For those withdrawing from opioids, we sometimes use a buprenorphine taper and some comfort medications short term. These methods can help ease some of the anxiety that comes up and other withdrawal symptoms. Detox protocols are individualized based on the client’s withdrawal symptoms, physical make-up, drug(s) of abuse and length of time they’ve abused drugs. Once clients move through detox, we have additional ways of addressing anxiety and insomnia.
It’s important to educate clients that the substances they were abusing were naturally suppressing their anxiety, and now it’s returning. They need to develop healthy coping skills to address the underlying issues that have been fueling their anxiety all along. Sometimes they may need help from medications to do this. However, medication needs to be used in tandem with therapies such as cognitive behavioral therapy (CBT), music/art therapy or psychodrama. If anxiety is significant or particularly impairing, we may prescribe a selective serotonin reuptake inhibitor (SSRI) like Lexapro, Zoloft or Paxil in addition to therapies. We may also prescribe gabapentin, a drug initially used as an anti-seizure medication but that has recently been found to have qualities that can help ease anxiety and mood disorders. We use this with caution.
Prescribing medications for anxiety can be tricky because many clients still want that immediate relief they got when active in their addiction, but they really need to work on coping skills. Sometimes they want a pill, and they want it now. My job is to not always give them that pill – not to feed into their compulsion – but help them understand there are other ways. It takes two minutes to okay a prescription but much longer to help them understand we know what they feel is real. It’s hard for a client to understand that no medication may be the best option at the moment. It makes us often unpopular at the time, but seeing the long-term outcome is worth it for all.
Therefore, we will work with clients to manage their anxiety and insomnia without medications. Some of the ways we do this include:
Cognitive behavioral therapy – This therapeutic approach helps clients identify unhealthy thought processes, beliefs and behaviors and work to change these with the help of assignments between therapy sessions and by putting skills learned in therapy into practice in real life. CBT can provide clients a sense of control over their lives and studies have shown it to be effective in treating anxiety disorders.
Neurofeedback – A noninvasive biofeedback technique, neurofeedback uses visual and auditory stimuli to train the brain to function more effectively and efficiently. It has been shown to decrease obsessive thoughts, which can help with anxiety and insomnia.
Mindfulness – Paying attention to the body and breath can have a calming effect and help people become less reactive and overstimulated. Mindfulness meditation has been shown to help people with generalized anxiety disorder.

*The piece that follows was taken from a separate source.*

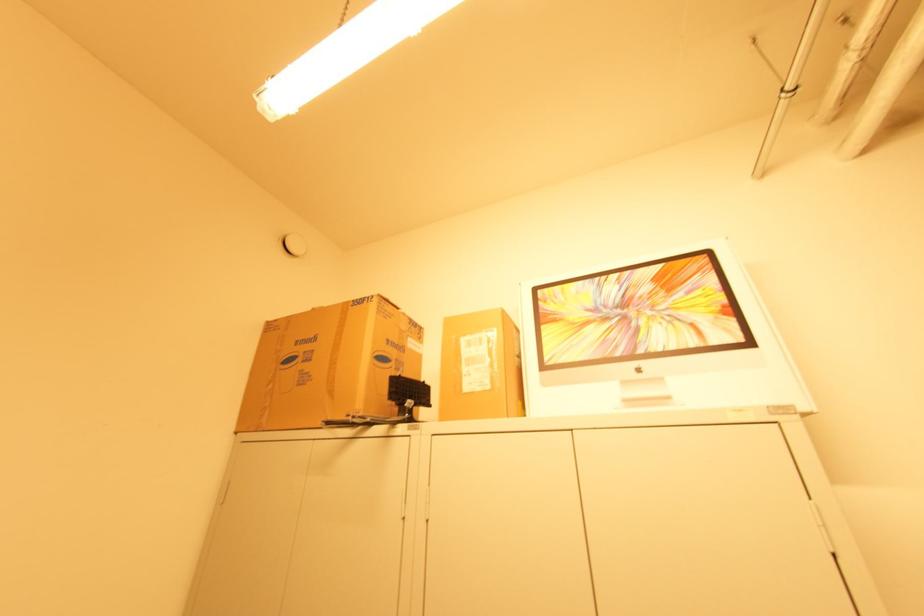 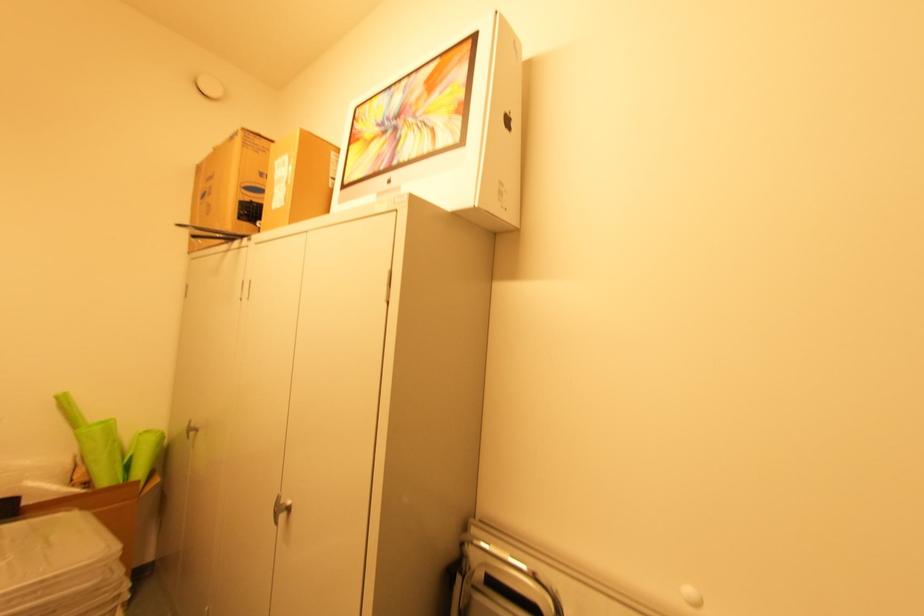 Find the pixel in the second image that matches (x=545, y=326) in the first image.

(353, 148)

Fitness – Exercise is a natural stress reliever and can help ease anxiety symptoms.
Education – It’s important that we educate clients that anxiety and insomnia can be a normal part of addiction recovery. We help clients understand that anxiety may have been an ongoing problem for them well before their addiction. It will take some time to correct now that they’re not using drugs or alcohol. Clients often come into treatment on safe medications for anxiety or depression and they want immediate changes. Helping them understand why these medications didn’t work or stopped working while they were actively using drugs is important. These medications need time to work while they’re sober. Time and sobriety are often the best choice. Accepting that requires education.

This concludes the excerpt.